The dissolution of ammonia gas in water does not obey Henry's law. On dissolving, a major portion o fammonia, molecules unite with $H_{2}O$ to form ${NH}_{4}OH$ molecules. ${NH}_{4}OH$ again dissociates into ${NH}_4^{+}$ and ${OH}^{-}$ ions.

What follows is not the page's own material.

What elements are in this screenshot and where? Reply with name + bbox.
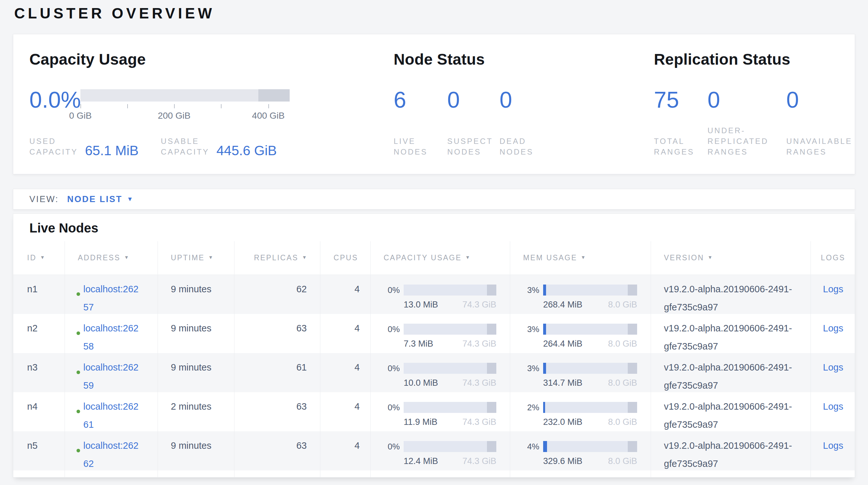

In solution therefore, we have ${NH}_3$ molecules, ${NH}_{4}OH$ molecules and ${NH}_4^{+}$ ions and the following equilibrium exist:
${NH}_3\left(g\right)$ (pressure $P$ and concentration $c$) Initially $\rightleftharpoons {NH}_3\left(l\right)+H_{2}O\rightleftharpoons {NH}_{4}OH\rightleftharpoons {NH}_4^{+}+{OH}^{-}$
Let $c_1$ $mol/L$ of ${NH}_3$ pass in liquid state which on dissolution in water froms $c_2$ $mol/L$ of ${NH}_{4}OH$. The solution contains $c_3$ $mol/L$ of ${NH}_4^{+}$ ions. The dissociation constant of ${NH}_{4}OH$ can be given as:

• A. $K_b=\frac{{\left(c_3\right)}^2}{(c_2-c_3)}$
• B. $K_b=\frac{{\left(c_3\right)}^2}{c_2}$
• C. $K_b=\frac{c_3}{(c_2-c_3)}$
• D. $K_b=\frac{c_3}{(c_1-c_2)}$

Answer 1

The correct option is A $K_b=\frac{{\left(c_3\right)}^2}{(c_2-c_3)}$

As given,

$\underset{c_2(c_2-c_3)}{{NH}_{4}OH}\rightleftharpoons \underset{0c_3}{{NH}_4^{+}}+\underset{0c_3}{{OH}^{-}}$

$K_b=\left[N{H}_4^{+}\right]\left[O{H}^{-}\right]/\left[N{H}_{4}OH\right]$

$K_b=\frac{{c_3}^2}{(c_2-c_3)}$